Durante más de dos horas, Cristina estuvo aconsejándole qué prendas comprar, qué le podría servir como fondo de armario y cuáles eran los básicos que no podían faltar entre sus perchas. Habían hablado, se habían dicho frases con doble sentido, pero sobre todo habían jugado a mirarse sin hablarse. Sonrieron tanto, que la tarde se les había pasado volando.
Álex miró el reloj cuando salieron de una tienda. Eran las casi las nueve de la noche.
—Supongo que tendrás que ir a casa —dijo Cristina—. No te quiero entretener más. Por hoy es suficiente.
—No, no me espera nadie, tranquila —aunque Álex se encontraba cómodo, Cristina advirtió cómo su mirada se entristecía.
Se dieron dos besos de despedida, y cuando se separaron, Álex le dijo:
—¿Narciso?
—¿Cómo dices?
—Narciso, de Hèrmes. Es tu perfume, ¿verdad?
Cristina volvió a quedarse sin palabras.
—Sí.
—Bueno, no te asustes. Mi hermana es perfumista y entiendo algo de aromas. Te sienta bien.
—Gracias —se encogió de hombros.
Álex se resistía a marcharse. No era solo que se sintiera atraído por Cristina, y más teniendo en cuenta que no había tenido sexo con nadie desde hacía casi un año, sino que hacía tiempo que no se encontraba tan a gusto con una mujer. Su aspecto era muy juvenil, pero no así las conversaciones que habían mantenido. Era bastante madura para su edad y había química entre los dos.
—Puede que esto te resulte raro, y no tienes por qué aceptar. Entenderé también que no quieras, pero, ¿me permitirías que te invitara al menos a una tapa o a una copa? Tengo que darte las gracias por tener tan buen gusto.
—Gracias, pero no tienes por qué hacerlo. Es parte de mi trabajo.
—¿Qué me dices?
Hazlo, era la palabra que resonaba en su cabeza. Tragó saliva y sin poder evitarlo, asintió con la cabeza. A ella tampoco le apetecía despedirse… tan pronto.
—Sí, tengo permiso hasta las doce, aunque después me tendré que marchar en carroza antes de que el hechizo se rompa. Mi hada madrina es un desastre y luego no sabe deshacer los encantamientos.
Sus miradas se quedaron enganchadas, y Cristina advirtió algo en él que nunca había visto en Manu. Tal vez se tratara de deseo, pero en cualquier caso, le gustó lo que observó.
—¿Algún sitio en particular? —preguntó él rompiendo la magia del momento.
—Me encanta ir a Casa Manolo, y está cerca de Sol. No sé si lo conoces. Hacen unas croquetas y unas albóndigas muy ricas. El vermú es de grifo. Podemos ir caminando.
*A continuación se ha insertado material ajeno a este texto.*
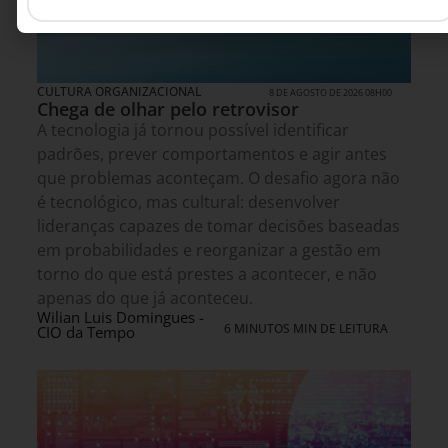
CULTURA ORGANIZACIONAL
8 DE AGOSTO DE 2026 08H00
Chega de olhar pelo retrovisor
A tecnologia já tornou possível identificar
padrões, prever comportamentos e agir antes
que problemas aconteçam. O desafio agora não
é tecnológico, mas cultural: desenvolver
lideranças capazes de tomar decisões baseadas
em probabilidades e reorganizar a gestão em
torno do que está prestes a acontecer, e não
apenas do que já aconteceu.
Wilian Luis Domingues -
6 MINUTOS MIN DE LEITURA
CIO da Tempo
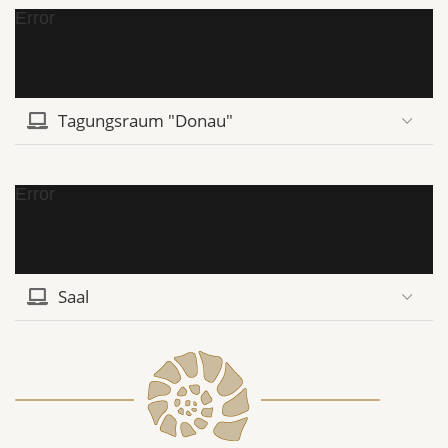
Error
Tagungsraum "Donau"
Error
Saal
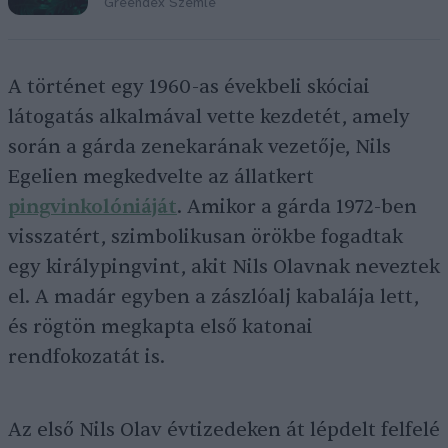
Greendex Szemle
A történet egy 1960-as évekbeli skóciai
látogatás alkalmával vette kezdetét, amely
során a gárda zenekarának vezetője, Nils
Egelien megkedvelte az állatkert
pingvinkolóniáját
. Amikor a gárda 1972-ben
visszatért, szimbolikusan örökbe fogadtak
egy királypingvint, akit Nils Olavnak neveztek
el. A madár egyben a zászlóalj kabalája lett,
és rögtön megkapta első katonai
rendfokozatát is.
Az első Nils Olav évtizedeken át lépdelt felfelé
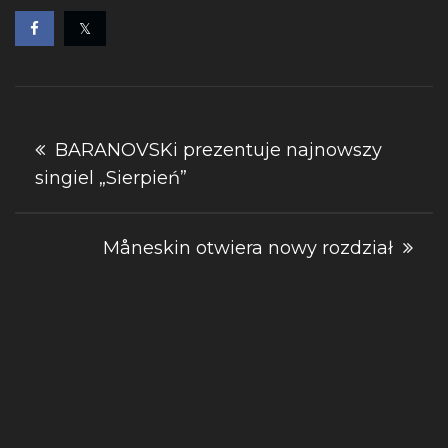
Nawigacja
BARANOVSKi prezentuje najnowszy
singiel „Sierpień”
wpisu
Måneskin otwiera nowy rozdział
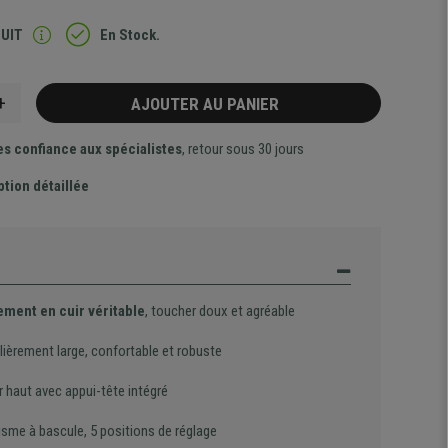
TUIT
En Stock.
+
AJOUTER AU PANIER
es confiance aux spécialistes
, retour sous 30 jours
ption détaillée
ment en cuir véritable
, toucher doux et agréable
lièrement large, confortable et robuste
 haut avec appui-tête intégré
sme à bascule, 5 positions de réglage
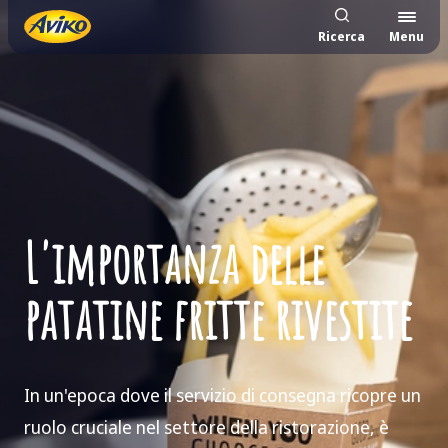
Ricerca
Menu
L'importanza delle
patatine fritte rivestite
In un'epoca dove il servizio di consegna ricopre un
ruolo cruciale nel settore della ristorazione, è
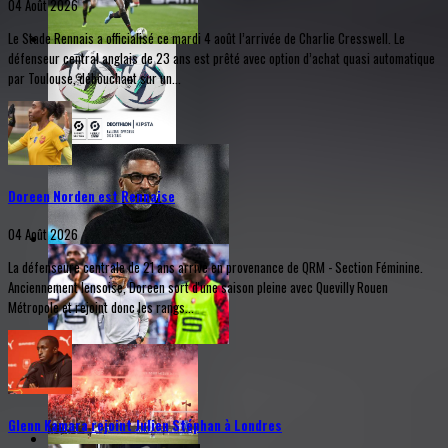
04 Août 2026
Le Stade Rennais a officialisé ce mardi 4 août l’arrivée de Charlie Cresswell. Le
défenseur central anglais de 23 ans est prêté avec option d’achat quasi automatique
par Toulouse, débouchant sur un...
Doreen Norden est Rennaise
04 Août 2026
La défenseure centrale de 21 ans arrive en provenance de QRM - Section Féminine.
Anciennement lensoise, Doreen sort d'une saison pleine avec Quevilly Rouen
Métropole et rejoint donc les rangs...
Glenn Kamara rejoint Julien Stéphan à Londres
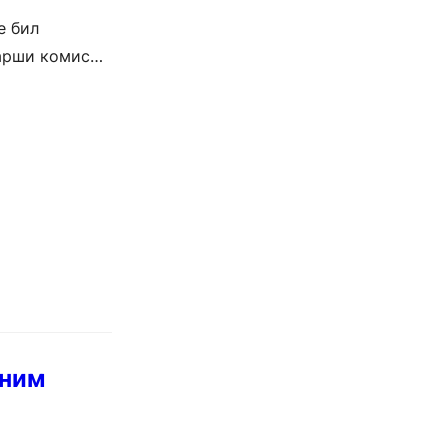
е бил
тарши комисар
мним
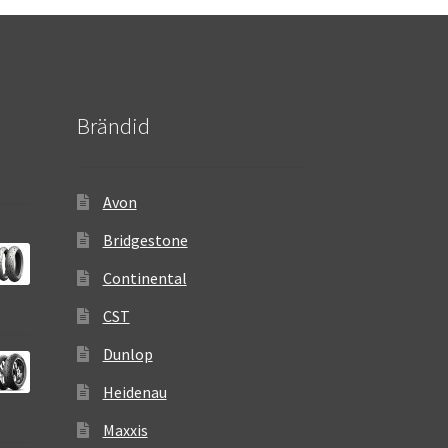
Brändid
Avon
Bridgestone
Continental
CST
Dunlop
Heidenau
Maxxis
—Sí, lo conozco. Hacen también un buen chocolate con churros. Vienen bien después de una noche… —se quedó callado.
—¿Una noche, cómo?
—Después de una noche en vela. Nunca se sabe qué puede suceder.
Caminaron durante un buen rato en silencio, aunque ambos se observaban de reojo.
—¿Qué crees que habría pasado? —soltó Álex de pronto.
—¿Qué habría pasado de qué? —Cristina se detuvo. Le apetecía seguir jugando, y además, se entendía con Álex de una manera que nunca habría imaginado.
—Ya sabes, si nos hubiésemos encontrado en otra vida.
—¿Si yo hubiera sido Cleopatra y tú Marco Antonio?
—Sí —Álex le mostró una sonrisa pícara.
—¿Qué te hubiera gustado que pasara?
—No sé, prefiero que lo imagines.
—Entonces tendremos que hacer caso a lo que dice la historia. Ella nunca se equivoca.